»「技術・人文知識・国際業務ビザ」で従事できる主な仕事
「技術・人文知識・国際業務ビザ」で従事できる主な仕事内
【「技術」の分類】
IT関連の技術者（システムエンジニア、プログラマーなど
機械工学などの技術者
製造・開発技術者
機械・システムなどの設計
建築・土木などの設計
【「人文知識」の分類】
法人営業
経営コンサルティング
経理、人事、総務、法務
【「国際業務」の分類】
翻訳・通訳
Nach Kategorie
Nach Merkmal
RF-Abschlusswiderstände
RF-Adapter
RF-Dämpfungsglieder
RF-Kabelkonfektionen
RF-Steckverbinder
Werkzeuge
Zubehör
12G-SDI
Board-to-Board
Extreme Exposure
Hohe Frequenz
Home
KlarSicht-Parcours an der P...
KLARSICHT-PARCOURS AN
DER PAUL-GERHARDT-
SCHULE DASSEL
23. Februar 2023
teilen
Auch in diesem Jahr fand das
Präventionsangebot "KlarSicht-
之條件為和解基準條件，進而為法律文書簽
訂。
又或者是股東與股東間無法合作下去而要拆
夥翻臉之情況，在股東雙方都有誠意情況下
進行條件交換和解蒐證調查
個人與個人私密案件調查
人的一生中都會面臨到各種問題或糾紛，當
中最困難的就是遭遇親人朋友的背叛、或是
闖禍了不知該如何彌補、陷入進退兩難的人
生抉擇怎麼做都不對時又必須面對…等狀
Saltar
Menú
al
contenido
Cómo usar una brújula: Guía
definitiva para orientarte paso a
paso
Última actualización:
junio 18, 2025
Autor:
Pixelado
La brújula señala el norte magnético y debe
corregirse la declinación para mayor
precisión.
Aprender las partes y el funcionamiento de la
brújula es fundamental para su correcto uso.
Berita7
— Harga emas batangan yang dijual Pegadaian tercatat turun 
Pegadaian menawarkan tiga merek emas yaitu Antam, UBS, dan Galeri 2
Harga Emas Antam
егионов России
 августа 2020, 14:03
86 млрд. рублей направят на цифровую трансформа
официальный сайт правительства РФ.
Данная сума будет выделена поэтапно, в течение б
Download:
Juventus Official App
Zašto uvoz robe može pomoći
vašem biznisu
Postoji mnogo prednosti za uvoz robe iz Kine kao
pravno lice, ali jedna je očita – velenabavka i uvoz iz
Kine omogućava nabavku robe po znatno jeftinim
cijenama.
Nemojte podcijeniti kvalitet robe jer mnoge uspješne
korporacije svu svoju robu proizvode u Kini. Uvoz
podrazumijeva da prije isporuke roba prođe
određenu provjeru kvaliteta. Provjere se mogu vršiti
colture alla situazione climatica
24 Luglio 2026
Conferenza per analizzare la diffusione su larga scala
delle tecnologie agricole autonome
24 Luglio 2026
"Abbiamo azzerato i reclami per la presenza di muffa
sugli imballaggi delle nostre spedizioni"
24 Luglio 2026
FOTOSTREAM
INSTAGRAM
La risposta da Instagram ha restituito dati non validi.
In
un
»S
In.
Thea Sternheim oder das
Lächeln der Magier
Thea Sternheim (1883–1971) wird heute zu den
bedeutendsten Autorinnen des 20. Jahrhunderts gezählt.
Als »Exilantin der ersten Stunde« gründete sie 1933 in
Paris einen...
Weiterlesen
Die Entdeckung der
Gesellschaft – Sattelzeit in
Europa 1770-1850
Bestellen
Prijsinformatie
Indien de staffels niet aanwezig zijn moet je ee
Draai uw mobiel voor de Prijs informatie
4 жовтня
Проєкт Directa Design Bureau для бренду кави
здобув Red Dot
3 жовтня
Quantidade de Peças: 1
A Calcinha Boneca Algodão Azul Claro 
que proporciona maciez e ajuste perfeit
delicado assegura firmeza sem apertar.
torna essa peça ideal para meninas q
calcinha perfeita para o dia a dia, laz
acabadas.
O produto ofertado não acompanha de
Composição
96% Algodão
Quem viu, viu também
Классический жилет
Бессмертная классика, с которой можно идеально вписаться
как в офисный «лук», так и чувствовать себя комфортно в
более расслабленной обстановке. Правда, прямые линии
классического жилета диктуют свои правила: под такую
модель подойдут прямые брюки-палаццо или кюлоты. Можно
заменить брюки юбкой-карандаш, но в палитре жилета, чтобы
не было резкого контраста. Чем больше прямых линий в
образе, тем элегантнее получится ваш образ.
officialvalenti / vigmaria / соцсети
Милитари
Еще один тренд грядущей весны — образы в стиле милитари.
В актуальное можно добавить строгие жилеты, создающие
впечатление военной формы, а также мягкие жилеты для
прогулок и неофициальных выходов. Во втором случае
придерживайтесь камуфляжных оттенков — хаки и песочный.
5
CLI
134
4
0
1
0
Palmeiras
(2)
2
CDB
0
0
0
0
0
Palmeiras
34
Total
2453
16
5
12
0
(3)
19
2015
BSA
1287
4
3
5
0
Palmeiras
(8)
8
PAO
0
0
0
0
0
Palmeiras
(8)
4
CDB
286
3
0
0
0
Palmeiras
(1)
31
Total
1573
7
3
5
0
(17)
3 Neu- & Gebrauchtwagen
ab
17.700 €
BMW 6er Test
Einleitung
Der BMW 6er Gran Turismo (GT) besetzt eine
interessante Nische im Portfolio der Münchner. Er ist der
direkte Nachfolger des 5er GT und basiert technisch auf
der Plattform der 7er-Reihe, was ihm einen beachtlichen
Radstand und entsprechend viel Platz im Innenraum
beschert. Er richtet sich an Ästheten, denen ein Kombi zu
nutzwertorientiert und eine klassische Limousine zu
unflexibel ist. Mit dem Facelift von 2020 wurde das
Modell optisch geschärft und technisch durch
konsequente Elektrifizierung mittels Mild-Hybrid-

:::

### TASK DIRECTIONS
Everything in the listing above should be restated exactly.

### ANSWER SECTION
»「技術・人文知識・国際業務ビザ」で従事できる主な仕事
「技術・人文知識・国際業務ビザ」で従事できる主な仕事内
【「技術」の分類】
IT関連の技術者（システムエンジニア、プログラマーなど
機械工学などの技術者
製造・開発技術者
機械・システムなどの設計
建築・土木などの設計
【「人文知識」の分類】
法人営業
経営コンサルティング
経理、人事、総務、法務
【「国際業務」の分類】
翻訳・通訳
Nach Kategorie
Nach Merkmal
RF-Abschlusswiderstände
RF-Adapter
RF-Dämpfungsglieder
RF-Kabelkonfektionen
RF-Steckverbinder
Werkzeuge
Zubehör
12G-SDI
Board-to-Board
Extreme Exposure
Hohe Frequenz
Home
KlarSicht-Parcours an der P...
KLARSICHT-PARCOURS AN
DER PAUL-GERHARDT-
SCHULE DASSEL
23. Februar 2023
teilen
Auch in diesem Jahr fand das
Präventionsangebot "KlarSicht-
之條件為和解基準條件，進而為法律文書簽
訂。
又或者是股東與股東間無法合作下去而要拆
夥翻臉之情況，在股東雙方都有誠意情況下
進行條件交換和解蒐證調查
個人與個人私密案件調查
人的一生中都會面臨到各種問題或糾紛，當
中最困難的就是遭遇親人朋友的背叛、或是
闖禍了不知該如何彌補、陷入進退兩難的人
生抉擇怎麼做都不對時又必須面對…等狀
Saltar
Menú
al
contenido
Cómo usar una brújula: Guía
definitiva para orientarte paso a
paso
Última actualización:
junio 18, 2025
Autor:
Pixelado
La brújula señala el norte magnético y debe
corregirse la declinación para mayor
precisión.
Aprender las partes y el funcionamiento de la
brújula es fundamental para su correcto uso.
Berita7
— Harga emas batangan yang dijual Pegadaian tercatat turun 
Pegadaian menawarkan tiga merek emas yaitu Antam, UBS, dan Galeri 2
Harga Emas Antam
егионов России
 августа 2020, 14:03
86 млрд. рублей направят на цифровую трансформа
официальный сайт правительства РФ.
Данная сума будет выделена поэтапно, в течение б
Download:
Juventus Official App
Zašto uvoz robe može pomoći
vašem biznisu
Postoji mnogo prednosti za uvoz robe iz Kine kao
pravno lice, ali jedna je očita – velenabavka i uvoz iz
Kine omogućava nabavku robe po znatno jeftinim
cijenama.
Nemojte podcijeniti kvalitet robe jer mnoge uspješne
korporacije svu svoju robu proizvode u Kini. Uvoz
podrazumijeva da prije isporuke roba prođe
određenu provjeru kvaliteta. Provjere se mogu vršiti
colture alla situazione climatica
24 Luglio 2026
Conferenza per analizzare la diffusione su larga scala
delle tecnologie agricole autonome
24 Luglio 2026
"Abbiamo azzerato i reclami per la presenza di muffa
sugli imballaggi delle nostre spedizioni"
24 Luglio 2026
FOTOSTREAM
INSTAGRAM
La risposta da Instagram ha restituito dati non validi.
In
un
»S
In.
Thea Sternheim oder das
Lächeln der Magier
Thea Sternheim (1883–1971) wird heute zu den
bedeutendsten Autorinnen des 20. Jahrhunderts gezählt.
Als »Exilantin der ersten Stunde« gründete sie 1933 in
Paris einen...
Weiterlesen
Die Entdeckung der
Gesellschaft – Sattelzeit in
Europa 1770-1850
Bestellen
Prijsinformatie
Indien de staffels niet aanwezig zijn moet je ee
Draai uw mobiel voor de Prijs informatie
4 жовтня
Проєкт Directa Design Bureau для бренду кави
здобув Red Dot
3 жовтня
Quantidade de Peças: 1
A Calcinha Boneca Algodão Azul Claro 
que proporciona maciez e ajuste perfeit
delicado assegura firmeza sem apertar.
torna essa peça ideal para meninas q
calcinha perfeita para o dia a dia, laz
acabadas.
O produto ofertado não acompanha de
Composição
96% Algodão
Quem viu, viu também
Классический жилет
Бессмертная классика, с которой можно идеально вписаться
как в офисный «лук», так и чувствовать себя комфортно в
более расслабленной обстановке. Правда, прямые линии
классического жилета диктуют свои правила: под такую
модель подойдут прямые брюки-палаццо или кюлоты. Можно
заменить брюки юбкой-карандаш, но в палитре жилета, чтобы
не было резкого контраста. Чем больше прямых линий в
образе, тем элегантнее получится ваш образ.
officialvalenti / vigmaria / соцсети
Милитари
Еще один тренд грядущей весны — образы в стиле милитари.
В актуальное можно добавить строгие жилеты, создающие
впечатление военной формы, а также мягкие жилеты для
прогулок и неофициальных выходов. Во втором случае
придерживайтесь камуфляжных оттенков — хаки и песочный.
5
CLI
134
4
0
1
0
Palmeiras
(2)
2
CDB
0
0
0
0
0
Palmeiras
34
Total
2453
16
5
12
0
(3)
19
2015
BSA
1287
4
3
5
0
Palmeiras
(8)
8
PAO
0
0
0
0
0
Palmeiras
(8)
4
CDB
286
3
0
0
0
Palmeiras
(1)
31
Total
1573
7
3
5
0
(17)
3 Neu- & Gebrauchtwagen
ab
17.700 €
BMW 6er Test
Einleitung
Der BMW 6er Gran Turismo (GT) besetzt eine
interessante Nische im Portfolio der Münchner. Er ist der
direkte Nachfolger des 5er GT und basiert technisch auf
der Plattform der 7er-Reihe, was ihm einen beachtlichen
Radstand und entsprechend viel Platz im Innenraum
beschert. Er richtet sich an Ästheten, denen ein Kombi zu
nutzwertorientiert und eine klassische Limousine zu
unflexibel ist. Mit dem Facelift von 2020 wurde das
Modell optisch geschärft und technisch durch
konsequente Elektrifizierung mittels Mild-Hybrid-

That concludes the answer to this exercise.